I felt queasy contemplating the nerve conduction test and electromyelogram (EMG) I was about to have. The nerve conduction test involves taping electrodes to the skin and sending a small jolt of electric current to them. During the EMG, the doctor inserts tiny needles into various muscles and examines the signals displayed on a laptop screen to see how quickly they respond to stimulation. These tests help to determine if there's any nerve impairment or damage. Now, I'm in no position to belittle anyone else's phobias, but I must confess to feeling a bit resentful - they'll give Valium to claustrophobic patients before a non-invasive MRI, but they just laugh when I suggest they might want to sedate needlephobic me prior to an EMG. "Oh, it's not that bad," they tell me.

I finally confessed to my husband just how apprehensive I was feeling, and suggested that if he felt inclined to come along and hold my hand, I wouldn't object. He had another appointment across town, but promised he'd do his best to make it back in time to provide moral support. Unfortunately, I got to the doctor's office a little early, and they took me back right on schedule! How often does that happen?

The nurse asked me to don a hospital gown, assured me that the test "wasn't that bad," then checked to see if my hand was warm. Warm? Fear doesn't lead to warm hands. Fear leads to hands that are cold as a corpse. So for five minutes before the test, I had to soak my hand in a tub of hot water! I started to get chills throughout the rest of my body, but at least my hand was warm.

The doctor was pleasant and had a good sense of humor.

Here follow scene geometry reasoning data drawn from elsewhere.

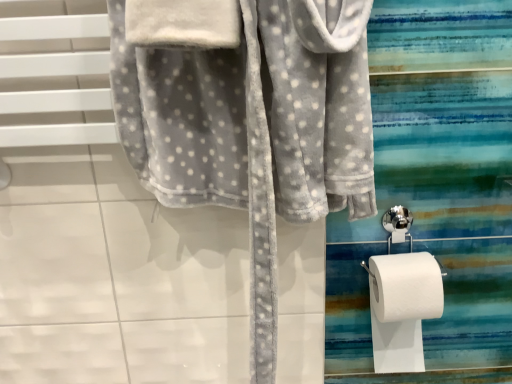 Where is `soft gray fleece robe at center`? This screenshot has width=512, height=384. soft gray fleece robe at center is located at coordinates (253, 126).

The image size is (512, 384). What do you see at coordinates (253, 126) in the screenshot? I see `soft gray fleece robe at center` at bounding box center [253, 126].

What is the approximate height of soft gray fleece robe at center?

soft gray fleece robe at center is 23.81 inches tall.

Locate an element on the screen. This screenshot has width=512, height=384. white paper at right is located at coordinates pyautogui.click(x=402, y=308).

Describe the element at coordinates (402, 308) in the screenshot. The width and height of the screenshot is (512, 384). I see `white paper at right` at that location.

Find the location of `soft gray fleece robe at center`. soft gray fleece robe at center is located at coordinates (253, 126).

Is white paper at right at the right side of soft gray fleece robe at center?

Yes, white paper at right is to the right of soft gray fleece robe at center.

In the scene shown: Considering the relative positions of white paper at right and soft gray fleece robe at center in the image provided, is white paper at right behind soft gray fleece robe at center?

Yes, it is.

Which is less distant, (401, 318) or (321, 3)?

The point (321, 3) is closer to the camera.

From the image's perspective, would you say white paper at right is positioned over soft gray fleece robe at center?

Actually, white paper at right appears below soft gray fleece robe at center in the image.

Looking at this image, from a real-world perspective, is white paper at right positioned above or below soft gray fleece robe at center?

white paper at right is below soft gray fleece robe at center.

Considering the sizes of white paper at right and soft gray fleece robe at center in the image, is white paper at right wider or thinner than soft gray fleece robe at center?

white paper at right is wider than soft gray fleece robe at center.

Considering the sizes of objects white paper at right and soft gray fleece robe at center in the image provided, who is shorter, white paper at right or soft gray fleece robe at center?

Standing shorter between the two is white paper at right.

Considering the relative sizes of white paper at right and soft gray fleece robe at center in the image provided, is white paper at right bigger than soft gray fleece robe at center?

No, white paper at right is not bigger than soft gray fleece robe at center.

Is white paper at right spatially inside soft gray fleece robe at center, or outside of it?

white paper at right is spatially situated outside soft gray fleece robe at center.

Is white paper at right directly adjacent to soft gray fleece robe at center?

white paper at right is not next to soft gray fleece robe at center, and they're not touching.

Is white paper at right looking in the opposite direction of soft gray fleece robe at center?

white paper at right does not have its back to soft gray fleece robe at center.

At what (x,y) coordinates should I click in order to perform the action: click on toilet paper on the right of soft gray fleece robe at center. Please return your answer as a coordinate pair (x, y). The height and width of the screenshot is (384, 512). Looking at the image, I should click on (402, 308).

Does soft gray fleece robe at center appear on the left side of white paper at right?

Yes.

Is the position of soft gray fleece robe at center more distant than that of white paper at right?

No.

Considering the points (250, 157) and (400, 312), which point is in front, point (250, 157) or point (400, 312)?

Point (250, 157)

From the image's perspective, which one is positioned lower, soft gray fleece robe at center or white paper at right?

white paper at right appears lower in the image.

From a real-world perspective, is soft gray fleece robe at center below white paper at right?

No.

Is soft gray fleece robe at center wider than white paper at right?

No.

Which of these two, soft gray fleece robe at center or white paper at right, stands shorter?

Standing shorter between the two is white paper at right.

Considering the relative sizes of soft gray fleece robe at center and white paper at right in the image provided, is soft gray fleece robe at center bigger than white paper at right?

Yes.

Could white paper at right be considered to be inside soft gray fleece robe at center?

That's incorrect, white paper at right is not inside soft gray fleece robe at center.

In the scene shown: Is soft gray fleece robe at center placed right next to white paper at right?

They are not placed beside each other.

Could you tell me if soft gray fleece robe at center is facing white paper at right?

No, soft gray fleece robe at center is not aimed at white paper at right.

Measure the distance between soft gray fleece robe at center and white paper at right.

They are 12.30 inches apart.

The image size is (512, 384). What are the coordinates of `towel that is above the white paper at right (from a real-world perspective)` in the screenshot? It's located at (253, 126).

Image resolution: width=512 pixels, height=384 pixels. What are the coordinates of `towel in front of the white paper at right` in the screenshot? It's located at (253, 126).

This screenshot has width=512, height=384. Find the location of `toilet paper below the soft gray fleece robe at center (from the image's perspective)`. toilet paper below the soft gray fleece robe at center (from the image's perspective) is located at coordinates (402, 308).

He tried to distract me with soft music and laughter as I tried to explain to him how much more effective nitrous oxide might be. Meanwhile, the nurse was taping electrodes to various points on my arm and hand.

Zap! My fingers curled reflexively and my whole body responded with a sympathetic convulsion like a freshly-caught fish gasping for air. From the very first time I grabbed hold of one of those gags that delivers a shocking sensation when all you're expecting is a friendly handshake, I've been a little leery of electric currents running through my body. It's not exactly "painful," but it's not a sensation I'd seek out for kicks. The dastardly duo repeated this procedure several times, moving and re-taping the electrodes to vary the twitching in my arm and fingers. The good news? My results were "normal." In layman's terms, I guess a "normal" result is something in between my whole arm laying still as a dead mackerel and my hand curling up in a fist and punching the doctor in the nose. Don't think it didn't cross my mind. It would've been purely reflexive, mind you. Nothing personal.

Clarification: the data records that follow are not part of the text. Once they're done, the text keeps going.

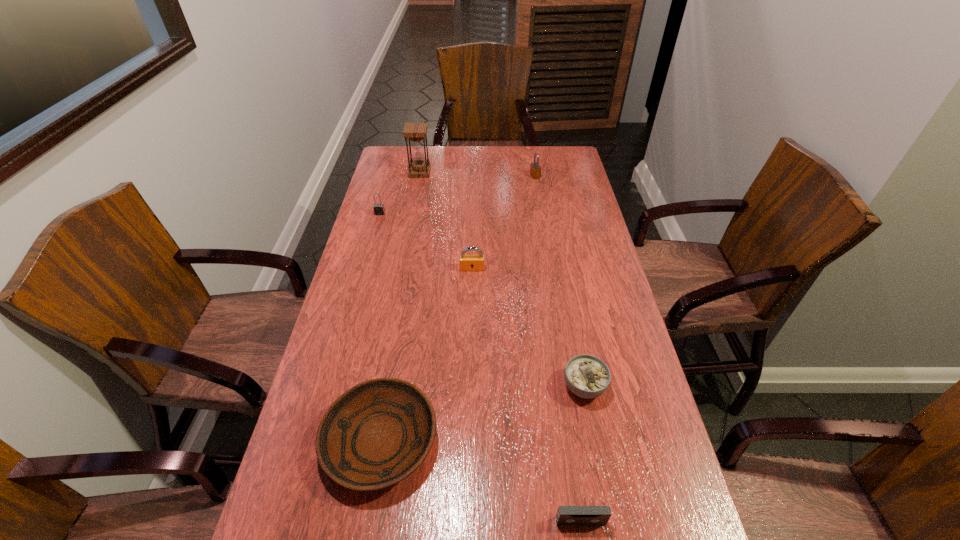 The width and height of the screenshot is (960, 540). Find the location of `free point located on the left of the farthest padlock`. free point located on the left of the farthest padlock is located at coordinates click(473, 176).

This screenshot has width=960, height=540. Identify the location of free space located to unlock the fourth farthest object from the front. (470, 339).

You are a GUI agent. You are given a task and a screenshot of the screen. Output one action in this format:
    pyautogui.click(x=<x>, y=<y>)
    Task: Click on the vacant space situated on the shackle of the leftmost padlock
    This screenshot has width=960, height=540.
    Given the screenshot: What is the action you would take?
    pyautogui.click(x=362, y=278)

Identify the location of vacant space located 0.310m on the left of the soup bowl. (442, 387).

Locate an element on the screen. The height and width of the screenshot is (540, 960). vacant region located 0.230m on the right of the plate is located at coordinates (537, 441).

Locate an element on the screen. hourglass present at the far edge is located at coordinates [x=416, y=132].

In order to click on padlock positioned at the far edge in this screenshot , I will do `click(535, 170)`.

Find the location of `hourglass that is positioned at the left edge`. hourglass that is positioned at the left edge is located at coordinates (416, 132).

The height and width of the screenshot is (540, 960). Find the location of `padlock located in the left edge section of the desktop`. padlock located in the left edge section of the desktop is located at coordinates (379, 209).

The width and height of the screenshot is (960, 540). I want to click on plate positioned at the left edge, so click(377, 433). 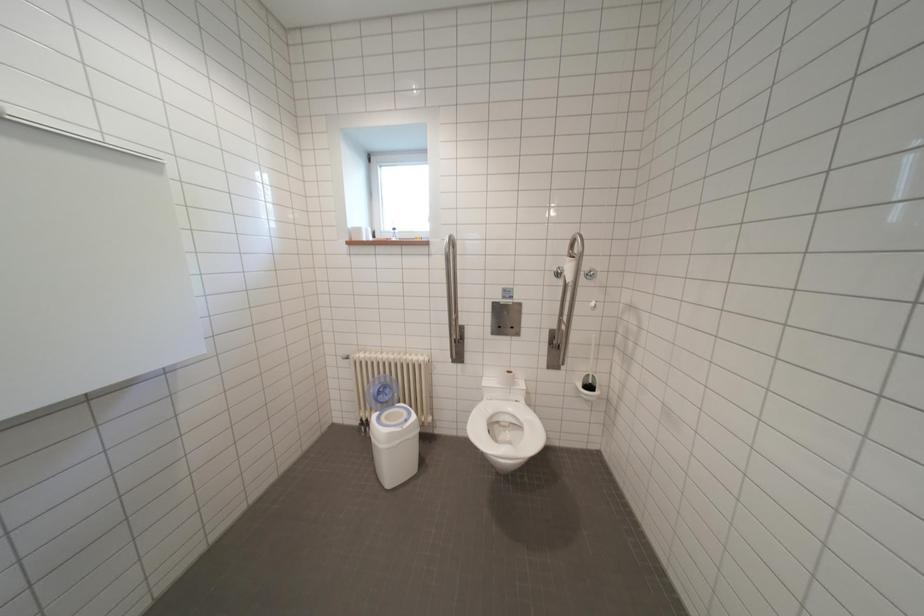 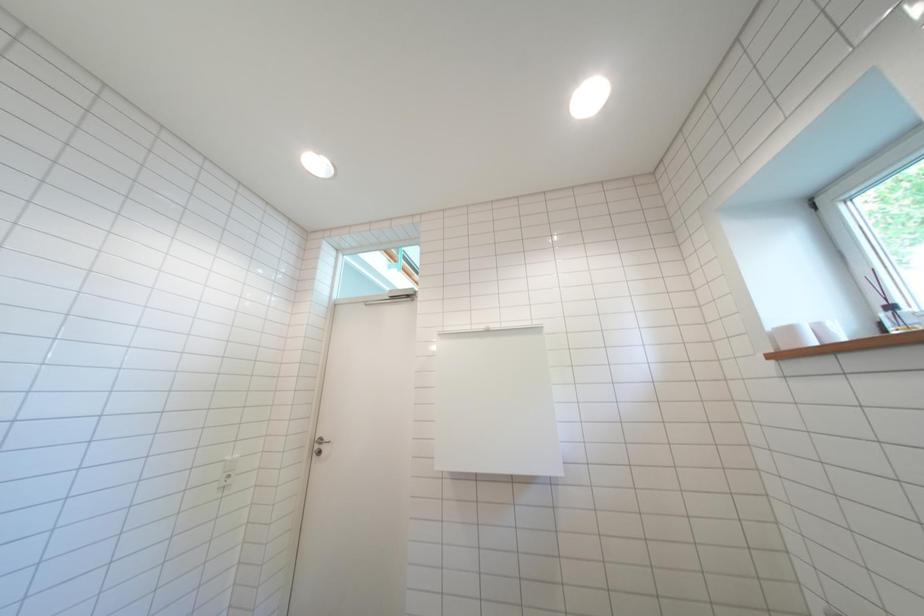 First-person continuous shooting, in which direction is the camera rotating?

The rotation direction of the camera is left-up.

The bad news? Since the results were normal, we got to go on to the EMG. If the results had clearly shown a problem, we might have been able to skip the next part. And to think I tried so hard to pass the first test!

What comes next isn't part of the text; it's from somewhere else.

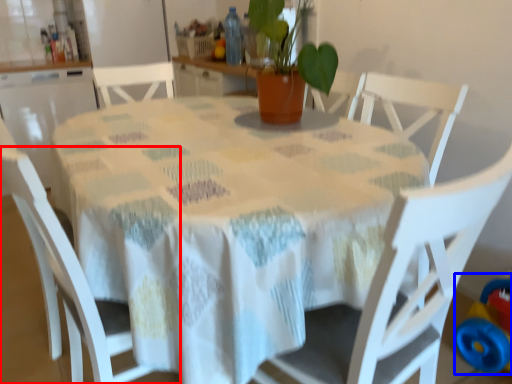 Question: Which object is further to the camera taking this photo, chair (highlighted by a red box) or toy (highlighted by a blue box)?

Choices:
 (A) chair
 (B) toy

Answer: (B) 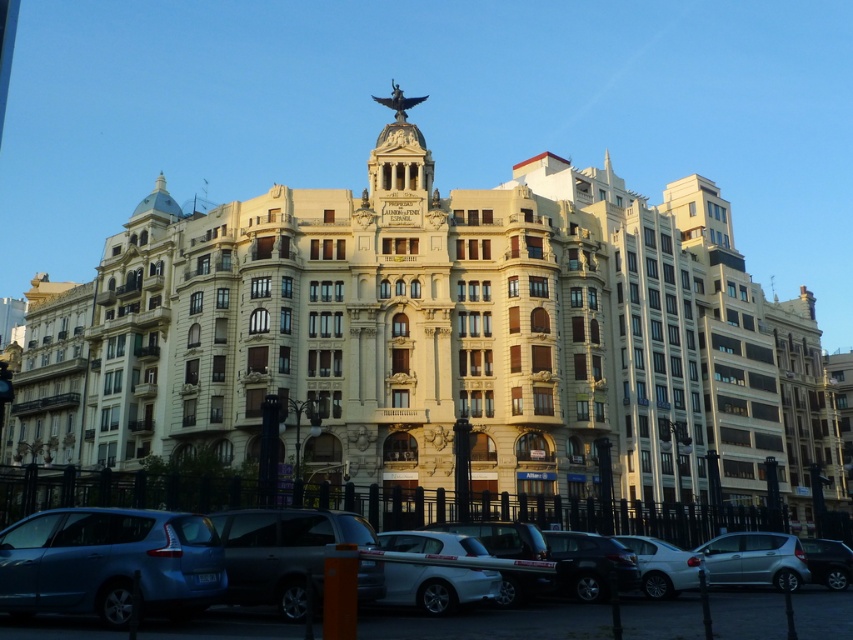 Is satin blue minivan at lower left below matte black van at center?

Okay, so now I'm hyperventilating and the doctor is telling me to breathe. "Breathe?" I think. Sounds like some exotic foreign word. Oh, right, BREATHE. He sticks the first needle in. I whimper a little and start to tear up. I'm acting like a two-year-old. Objectively speaking, it doesn't hurt all that much. No big deal. I'm cool. Oh, yeah - gotta remember to breathe.

The doctor finishes with the first probe and inserts the second. I can't remember now whether it was the second or third - but the one on the inside of my forearm hurt like, well, my mother says that's unprintable. It hurt. Twelve hours later, it still hurt.

I find I can't breathe and talk at the same time. While he's moving the needle around in my arm, the doctor asks, "How old are your kids?"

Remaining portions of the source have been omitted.